Though it was only two o’clock in the afternoon, it was so gloomy that she had to turn the light on. The dark heavy furniture made the room even dimmer. Ruth put down Edeltraud’s present. If her voice ever came to count for something in the Heimer family home, the first thing she would do would be to put this room in order. Striped wallpaper would look good in here. And new curtains. Maybe she’d even be allowed to choose some new furniture. Once she was Mrs. Heimer, she would get to work making it a room they could be proud of. After all, not many houses in the village even had a front parlor like this.
Maybe she wouldn’t even live here, though, but in the empty rooms above the warehouse instead? Just a few days before, Thomas had said in passing that the whole house belonged to his father. Perhaps he’d mentioned it for a reason?
Ruth could hardly wait for that time to come.
The only one who wasn’t thinking about the coming holiday was Marie. That was because every day was like Christmas for her at the moment. Since she had gathered up the courage to show Heimer her design for the basket bowl, she had been given the go-ahead to paint that one and three more new designs. To suit the season, one of her suggestions was a silver goblet with a pattern of frost and snow. She also found inspiration in the tinsel wire that she had disliked so much at first; if she wound it around the glasses in a thin web rather than by the fistful, the result was enchanting. Marie had endless variations of glass and colors and ornamental detail to work with.
By now she didn’t even have to wait for the right moment to go to Heimer with one of her designs; he had fallen into the habit of coming over to Marie’s workbench at least once a day to watch her paint. “Well now, what kind of egg is my girl artist brooding on today?” he would ask. The joke soon grew old, but he expected her to laugh at it each time. If she did, then when Marie suggested some little refinement or showed him one of her new designs, he never said much about it. In this, he was like her father, whose motto had always been that silence was praise enough. Marie cared little for flowery praise—all she wanted was for Wilhelm Heimer to let her carry on with her work.

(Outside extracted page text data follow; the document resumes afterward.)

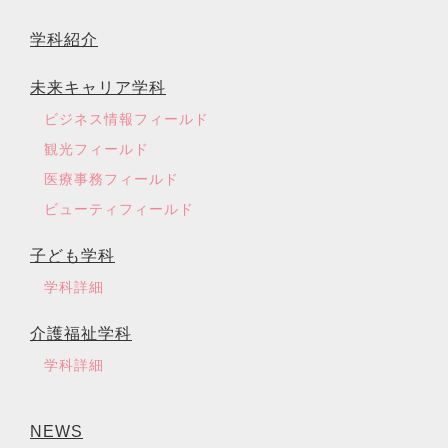
学科紹介
未来キャリア学科
ビジネス情報フィールド
観光フィールド
医療事務フィールド
ビューティフィールド
子ども学科
学科詳細
介護福祉学科
学科詳細
NEWS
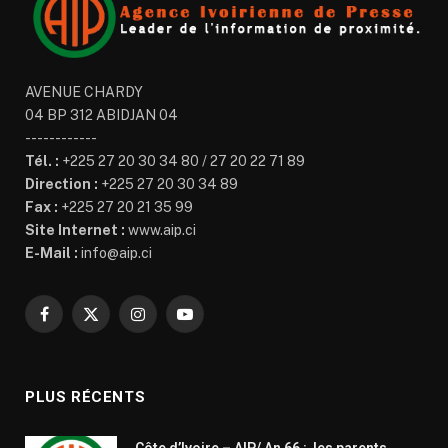
AVENUE CHARDY
04 BP 312 ABIDJAN 04
------------
Tél. :
+225 27 20 30 34 80 / 27 20 22 71 89
Direction :
+225 27 20 30 34 89
Fax :
+225 27 20 21 35 99
Site Internet :
www.aip.ci
E-Mail :
info@aip.ci
Facebook
X
Instagram
YouTube
(Twitter)
PLUS RÉCENTS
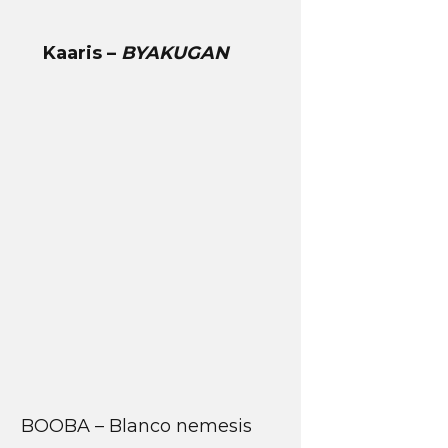
Kaaris –
BYAKUGAN
BOOBA – Blanco nemesis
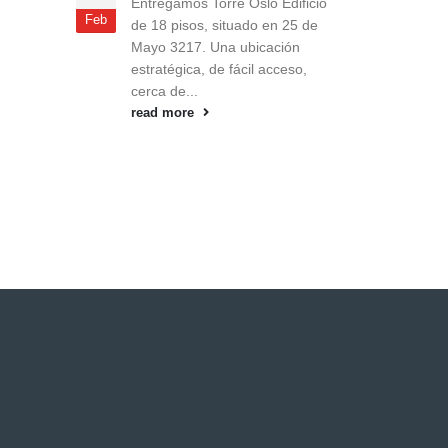
Entregamos Torre Oslo Edificio
Feb
de 18 pisos, situado en 25 de
Mayo 3217. Una ubicación
estratégica, de fácil acceso,
cerca de...
read more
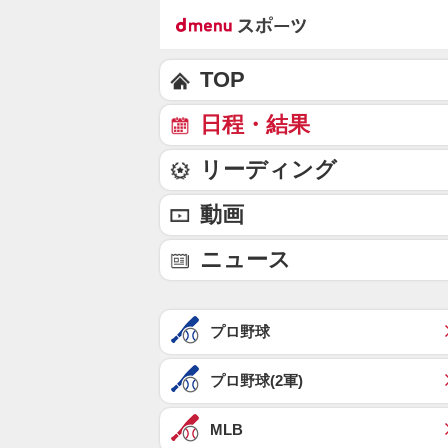
TOP
日程・結果
リーディング
動画
ニュース
プロ野球
プロ野球(2軍)
MLB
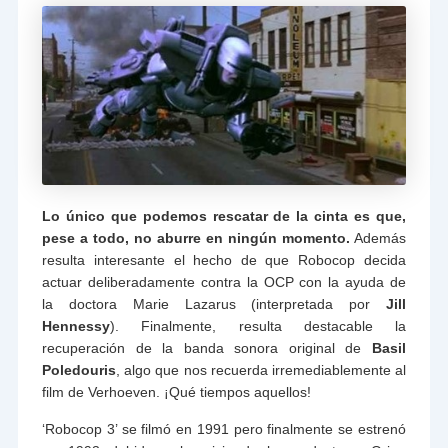
Lo único que podemos rescatar de la cinta es que,
pese a todo, no aburre en ningún momento.
Además
resulta interesante el hecho de que Robocop decida
actuar deliberadamente contra la OCP con la ayuda de
la doctora Marie Lazarus (interpretada por
Jill
Hennessy
). Finalmente, resulta destacable la
recuperación de la banda sonora original de
Basil
Poledouris
, algo que nos recuerda irremediablemente al
film de Verhoeven. ¡Qué tiempos aquellos!
‘Robocop 3’ se filmó en 1991 pero finalmente se estrenó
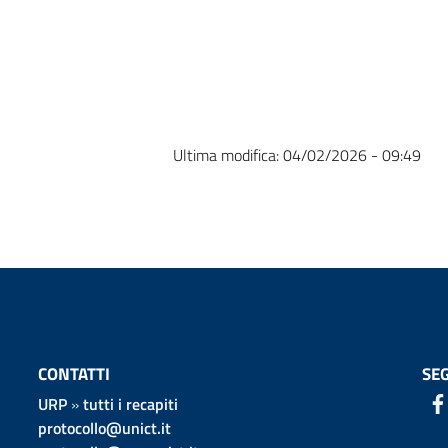
i
Ultima modifica:
04/02/2026 - 09:49
CONTATTI
SEG
URP
»
tutti i recapiti
protocollo@unict.it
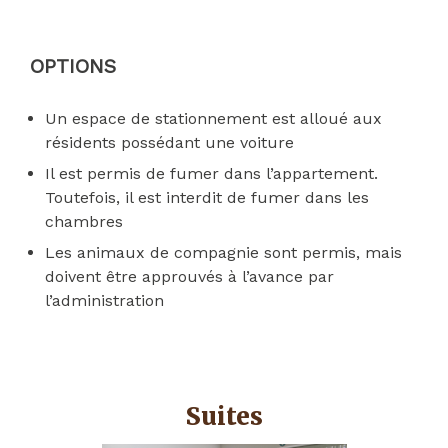
OPTIONS
Un espace de stationnement est alloué aux
résidents possédant une voiture
Il est permis de fumer dans l’appartement.
Toutefois, il est interdit de fumer dans les
chambres
Les animaux de compagnie sont permis, mais
doivent être approuvés à l’avance par
l’administration
Suites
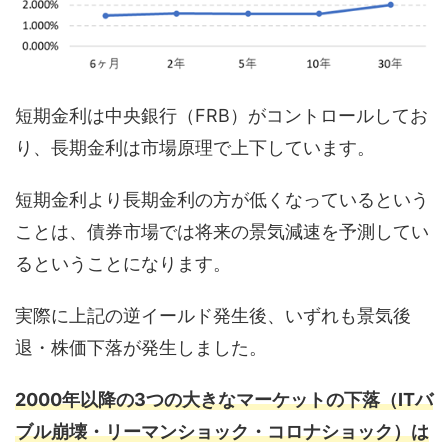
短期金利は中央銀行（FRB）がコントロールしてお
り、長期金利は市場原理で上下しています。
短期金利より長期金利の方が低くなっているという
ことは、債券市場では将来の景気減速を予測してい
るということになります。
実際に上記の逆イールド発生後、いずれも景気後
退・株価下落が発生しました。
2000年以降の3つの大きなマーケットの下落（ITバ
ブル崩壊・リーマンショック・コロナショック）は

“As long as you keep up with the orders we have, I don’t mind if you try something new from time to time,” he had assured her, patting her shoulder. Eva had watched jealously and then not said a word to her for the rest of the day, which Marie found very welcome indeed.
There were words of praise for Marie all the same—from an unexpected source. Heimer’s wholesaler had liked the basket bowl so much that the very day he received it, he offered it to every customer who came in. That evening, when Heimer’s hired woman had come back to the village with an order for three hundred pieces, Wilhelm’s eyes had almost popped out of his head. Over the following week, Thomas and his brothers had to take turns sitting at the lamp for an extra hour in the evenings to make enough bowls to fulfill the order. Marie realized that what she had painted for her own amusement, on a whim, would now brighten the day for hundreds of people.
From that moment on she could not shake the thought that her artistic talent might be more than just a pleasant way to pass the time.
18
Two days before Christmas, Friedhelm Strobel could no longer bear to be trapped in the narrow confines of his shop with the shelves all the way up to the ceiling. He felt like a wild animal, torn from its natural habitat and wasting its life in captivity. What am I doing here? he asked himself with a sudden rage that startled him. What on earth am I doing in this provincial backwater?
The catalyst for this anger was the letter that the postman had brought that morning. Strobel stared at the unassuming gray envelope, seething with hatred. He could smell the scent of the perfumed writing paper through it. The words themselves might have left him cold, but that scent! Oh, how well he knew that scent. For as long as he lived, it would always bring back the same bittersweet memories. Greedily, reluctantly, he breathed in the aroma of old times. He could not banish the images conjured in his mind. He heard himself sob. Why did they have to get in touch now? After all these years?
The old unease seized hold of him again. Pacing restlessly up and down, he wondered what the arrival of this letter might mean for him. What it could mean. Was there any way back?
He gnawed at his lips until they began to bleed once more.
He had tried so hard to leave the past behind him, and for a few years, he had even succeeded. He had been so relieved to escape unscathed that leaving B., despite all its temptations, had been easy. Of course he had known right from the start that the forests of Thuringia had few suitable opportunities for a man of his caliber. At the time, however, he had accepted that. Wanting to make a clean break with everything, he had made no move to keep in touch with . . . old acquaintances.